Tout commence par le décalage entre la lettre de mission adressée aux délégations spéciales et le code des collectivités en vigueur. En effet, dans ce document signé par le ministre de l’Administration du Territoire, des instructions sont données, avec mention d' »actions prioritaires ».
Selon la lettre dont Guineenews a obtenu une copie, il est demandé d’élaborer et d’adopter le budget des communes, ainsi que de mettre à jour et d’adopter les Plans de Développement Local (PDL), les Plans de Travail Annuel (PTA) et les Programmes Annuels d’Investissement (PAI).
De plus, le général Ibrahima Kalil Condé enjoint les remplaçants des élus locaux à mettre en œuvre les activités prévues dans les budgets, les PTA et les PAI, tout en assurant la coordination efficace des différentes initiatives pour garantir leur réalisation dans les délais impartis.
Il est également mentionné le recrutement du personnel des communes, conformément aux procédures prévues par la Loi portant Statut des Fonctionnaires des Collectivités Locales.
Il est précisé que l’ensemble de ces documents stratégiques, à savoir les budgets, les PDL, les PTA mettant en évidence les actions prioritaires de développement socio-économique, ainsi que les appels à candidatures pour le recrutement, doivent être transmis au représentant de l’État pour approbation avant leur mise en œuvre.

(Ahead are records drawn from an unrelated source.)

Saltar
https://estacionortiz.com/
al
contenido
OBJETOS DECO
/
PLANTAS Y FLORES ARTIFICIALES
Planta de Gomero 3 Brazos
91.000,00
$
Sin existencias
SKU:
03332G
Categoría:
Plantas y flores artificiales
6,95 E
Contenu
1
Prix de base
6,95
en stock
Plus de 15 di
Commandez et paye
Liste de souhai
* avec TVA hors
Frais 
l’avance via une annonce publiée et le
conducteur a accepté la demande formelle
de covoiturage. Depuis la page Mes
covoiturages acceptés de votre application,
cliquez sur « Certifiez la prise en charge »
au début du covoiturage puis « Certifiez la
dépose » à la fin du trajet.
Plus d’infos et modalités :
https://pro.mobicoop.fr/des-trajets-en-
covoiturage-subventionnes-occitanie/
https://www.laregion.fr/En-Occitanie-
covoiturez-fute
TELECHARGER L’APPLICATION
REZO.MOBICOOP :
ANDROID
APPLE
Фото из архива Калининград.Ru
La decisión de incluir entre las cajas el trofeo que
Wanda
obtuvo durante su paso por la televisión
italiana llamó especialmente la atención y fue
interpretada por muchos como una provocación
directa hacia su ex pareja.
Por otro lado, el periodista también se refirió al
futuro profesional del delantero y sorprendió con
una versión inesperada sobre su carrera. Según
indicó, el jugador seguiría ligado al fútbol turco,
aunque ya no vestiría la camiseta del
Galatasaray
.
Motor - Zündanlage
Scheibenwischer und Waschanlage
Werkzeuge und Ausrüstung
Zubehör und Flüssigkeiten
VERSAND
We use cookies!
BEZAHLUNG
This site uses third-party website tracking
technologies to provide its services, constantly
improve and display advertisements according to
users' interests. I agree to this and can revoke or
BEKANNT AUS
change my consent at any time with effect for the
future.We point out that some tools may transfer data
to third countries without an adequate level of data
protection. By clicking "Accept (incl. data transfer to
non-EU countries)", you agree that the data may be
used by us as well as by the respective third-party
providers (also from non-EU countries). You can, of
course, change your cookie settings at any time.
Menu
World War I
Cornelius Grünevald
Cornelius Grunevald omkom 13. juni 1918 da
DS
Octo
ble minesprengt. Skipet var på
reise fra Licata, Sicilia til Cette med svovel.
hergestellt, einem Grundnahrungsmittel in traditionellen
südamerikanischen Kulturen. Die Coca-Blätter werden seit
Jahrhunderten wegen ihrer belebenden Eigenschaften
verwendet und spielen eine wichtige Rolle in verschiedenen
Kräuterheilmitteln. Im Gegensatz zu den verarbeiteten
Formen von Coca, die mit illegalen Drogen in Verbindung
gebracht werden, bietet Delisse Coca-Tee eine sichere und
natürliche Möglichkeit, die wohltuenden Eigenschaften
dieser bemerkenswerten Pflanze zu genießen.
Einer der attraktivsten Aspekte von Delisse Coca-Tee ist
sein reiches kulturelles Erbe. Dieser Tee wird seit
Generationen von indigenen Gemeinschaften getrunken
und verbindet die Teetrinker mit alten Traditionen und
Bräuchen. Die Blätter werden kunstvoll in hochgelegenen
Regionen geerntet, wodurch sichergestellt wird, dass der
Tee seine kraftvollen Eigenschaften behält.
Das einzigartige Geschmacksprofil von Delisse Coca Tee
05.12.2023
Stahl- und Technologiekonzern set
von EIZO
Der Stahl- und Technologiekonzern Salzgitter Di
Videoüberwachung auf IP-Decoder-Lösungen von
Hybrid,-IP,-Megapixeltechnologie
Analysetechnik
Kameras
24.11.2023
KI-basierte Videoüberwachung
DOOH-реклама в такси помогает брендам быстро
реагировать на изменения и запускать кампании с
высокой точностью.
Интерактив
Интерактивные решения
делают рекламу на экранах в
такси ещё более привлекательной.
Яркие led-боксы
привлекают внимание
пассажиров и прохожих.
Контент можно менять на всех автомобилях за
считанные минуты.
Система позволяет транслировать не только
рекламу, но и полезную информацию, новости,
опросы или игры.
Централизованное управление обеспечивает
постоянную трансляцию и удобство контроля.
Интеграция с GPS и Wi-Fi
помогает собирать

De plus, des copies des documents validés et approuvés doivent être transmises aux Directions en charge des Collectivités Locales pour la coordination et le suivi de la mise en œuvre des activités et des orientations fixées dans la présente lettre de mission.
Ces instructions suscitent des interrogations à plusieurs niveaux. Un observateur, interrogé par Guineenews afin d’obtenir un avis d’expert sur la question, évitant tout commentaire, renvoie à juste titre au code des collectivités.
Dans ce document, l’article 104 stipule que « la Délégation Spéciale ne peut engager les finances de la Commune au-delà des ressources disponibles de l’exercice courant, sauf lorsque son mandat a commencé durant le cours d’un mandat ».
Par ailleurs, le même article prévoit que « lorsque le mandat d’une Délégation Spéciale s’étend sur plus d’un exercice budgétaire, elle est alors autorisée à engager les finances de la Commune à raison d’un douzième (1/12) des prévisions budgétaires de l’exercice durant lequel elle a débuté son mandat, pour chaque mois ou portion de mois durant lequel son mandat s’étend sur l’exercice suivant. »
Toutefois, le code précise que « elle ne peut ni préparer le budget de la Commune, ni examiner les comptes de l’Ordonnateur ou du Receveur, ni modifier le personnel de la Collectivité, leur affectation, leur rémunération ou leurs conditions de travail. »
Il reste donc à déterminer s’il n’était pas nécessaire de modifier le code des collectivités avant de mettre en place les délégations, en particulier en ce qui concerne la rémunération et les conditions de travail des employés des communes qui méritent d’être largement améliorées.